Urokinase plasminogen activator (uPA) and its inhibitor (PAI-1) are clinically approved tumor markers in primary breast cancer with strong prognostic impact. Automated scanning, followed by computer-assisted quantitative scoring of uPA and PAI-1 expression assessed by immunohistochemistry is an interesting alternative to the established ELISA measurements, recently recommended for clinical application in the ASCO guidelines 2007.

In colorectal cancer (CRC) quantitative cell counts based on immune cell surface molecules (CD3, CD8, Granzyme B, and CD45RO) have been shown to be a potentially better predictor for patient outcome than the classical TNM system. Using virtual microscopy we have studied the intratumoral heterogeneity of the investigated immune cell surface molecules. Computational simulation of Tissue Microarrays (TMA) from the virtual slides shows that intratumoral heterogeneity of all measured surface molecules was so high that a reliable measurement of the surface molecules for an individual patient can only be achieved by microscopy of the full tissue sections but not from TMAs. We suggest that also studies for the definition of potential biomarker cut-offs -and their later use in individual patient’s predictions-based on quantitative cell counts should include quantitative assessments of intratumoral heterogeneity. This can only be reliably achieved by measurement of full tissue slides using virtual microscopy.

The standardization of IHC is a task with high priority. Different domains (medical, tissue handling, reports) are covered by this process. The task of IHE (Integrating the Healthcare Enterprise) is to identify the necessary actors, transactions and content elements of messages for an integrated communication between automatons and Pathology Laboratory Information Systems. The IHE presented the Technical Framework as a first step for modeling of processes in Pathology.

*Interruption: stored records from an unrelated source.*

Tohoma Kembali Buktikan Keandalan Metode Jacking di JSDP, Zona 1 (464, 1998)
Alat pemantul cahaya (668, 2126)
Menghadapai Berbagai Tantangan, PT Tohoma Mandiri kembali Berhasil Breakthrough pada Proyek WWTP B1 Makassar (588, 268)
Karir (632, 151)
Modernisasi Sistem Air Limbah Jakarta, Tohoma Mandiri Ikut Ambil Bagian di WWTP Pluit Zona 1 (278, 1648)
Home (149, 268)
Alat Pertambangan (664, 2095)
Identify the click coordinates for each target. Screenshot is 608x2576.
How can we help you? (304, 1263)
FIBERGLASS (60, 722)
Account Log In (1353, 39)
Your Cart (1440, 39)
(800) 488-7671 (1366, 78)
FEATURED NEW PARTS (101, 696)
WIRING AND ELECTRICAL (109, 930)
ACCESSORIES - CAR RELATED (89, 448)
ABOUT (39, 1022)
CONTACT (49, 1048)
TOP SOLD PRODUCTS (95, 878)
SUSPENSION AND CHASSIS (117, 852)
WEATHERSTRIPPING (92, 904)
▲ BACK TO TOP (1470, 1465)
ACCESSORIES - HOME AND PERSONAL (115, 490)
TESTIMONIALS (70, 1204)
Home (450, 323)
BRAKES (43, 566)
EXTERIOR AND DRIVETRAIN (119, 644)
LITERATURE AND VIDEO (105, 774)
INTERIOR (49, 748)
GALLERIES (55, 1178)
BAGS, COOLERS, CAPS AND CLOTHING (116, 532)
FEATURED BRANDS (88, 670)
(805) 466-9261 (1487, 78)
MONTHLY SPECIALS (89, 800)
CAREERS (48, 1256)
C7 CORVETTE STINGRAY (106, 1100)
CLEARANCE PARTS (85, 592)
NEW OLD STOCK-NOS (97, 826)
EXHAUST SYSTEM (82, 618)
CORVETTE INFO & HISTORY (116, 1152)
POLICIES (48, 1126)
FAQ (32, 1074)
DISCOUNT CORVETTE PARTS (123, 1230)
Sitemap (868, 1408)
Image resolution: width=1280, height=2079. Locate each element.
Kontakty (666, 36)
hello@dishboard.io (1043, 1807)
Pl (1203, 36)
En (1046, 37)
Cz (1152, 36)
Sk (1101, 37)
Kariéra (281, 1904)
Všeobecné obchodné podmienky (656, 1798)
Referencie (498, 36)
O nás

Current cervical cancer screening is based on the detection of abnormal cells in cytological specimens prepared from cervical smears. Virtual microscopy has the potential to improve this process at several levels. Web-based evaluation systems allow cytologists to analyze specimens without having the glass slide at the same physical location. Archiving of digital microscopy images preserves slides under optimal conditions and saves storage space. Novel biomarkers allow for automated detection of abnormal cells, increasing sensitivity and reducing evaluation time.